BEGIN
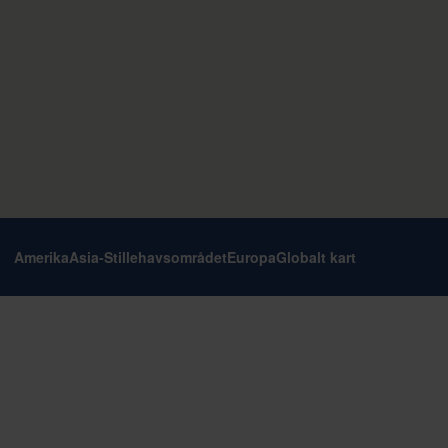
Amerika
Asia-Stillehavsområdet
Europa
Globalt kart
END
Exercise description —
Give back the full listing exactly, with pictures dropped.

Finished task —
Amerika
Asia-Stillehavsområdet
Europa
Globalt kart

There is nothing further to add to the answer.